I have a hypothesis that seems to fit the data. These numbers are not given out for the purpose of collecting data on vaccine side effects (that's what VAERS is for). They are intended to provide specialized medical care directed at those who have recently gotten vaccines.

Evidence:
One commenter reported calling a Walgreens number. If this is representative, these are local pharmacy/medical practice numbers that people are calling, not some national reporting service.

Reassurance is one of the jobs of a anyone providing medical care. "Even though you aren't feeling well after the treatment, you have nothing to worry about, the treatment is safe." is exactly what I would want someone to say if there was nothing either of us could do to help matters, especially if I was worried enough to call. You are especially likely to do so if you personally believe the vaccine is save (which is very likely for someone responding to such a number). If I was simply recording side effects, I wouldn't bother with that. Y

If you already believe the side effect is caused by the vaccine and think it's a very big deal, and then during the call they try to give the reassurance, you will instead distrust them, and also want to report their untrustworthiness to friends.

If you never call the number because you are not worried, or you do trust them, you have nothing notable to report. This would explain why every report looks like a reassurance that fell flat. Your sample is biased strongly towards looking exactly that way, regardless of how common side effects or the "there are no side effects" line actually is.

And all that assumes that this game of telephone, chaining between the medical establishment, the people taking the calls, your friends reporting the call, and then your fuzzy recollection, didn't distort any of the data.

Currently, this "explains" your data for me.
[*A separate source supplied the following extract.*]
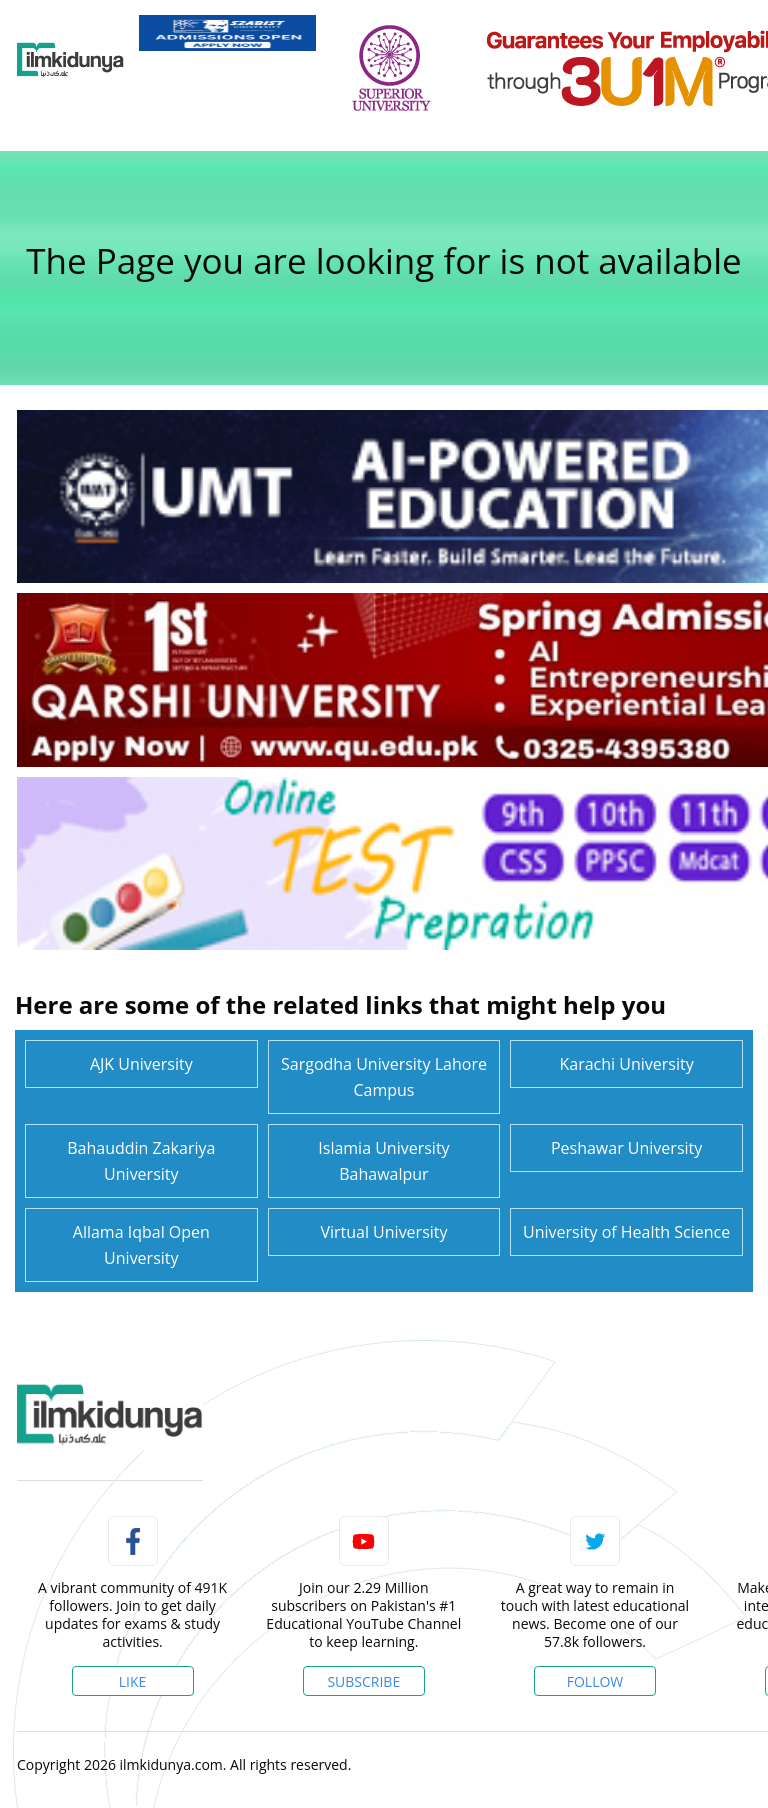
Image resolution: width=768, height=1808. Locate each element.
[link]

As in, I am no longer confused about your reports about your friends. I understand what happened, I think. There is no data collection rejection involved, at least not related to these calls.

Do you doubt this hypothesis? If so, what evidence could you provide against it? What evidence would we need to collect to figure out whether the hypothesis is true?

I would expect that if one called such a number, one could confirm that the other person is doing no data collection about the likelihood of side effects, that the line in context is intended for reassurance if it comes up, and the entire call will otherwise be completely in line with providing post-vaccine medical care. Averaging across multiple calls, of course.

If I'm wrong, I would expect that getting a full description of an entire call would show that the line in question is used as a shutdown, side effects are not being recorded (but they are supposed to be recorded every time according to the rules of the job), there is no reasonable medical triage going on, and the numbers in question are intended purely to advocate for vaccine safety. Also averaging across multiple calls.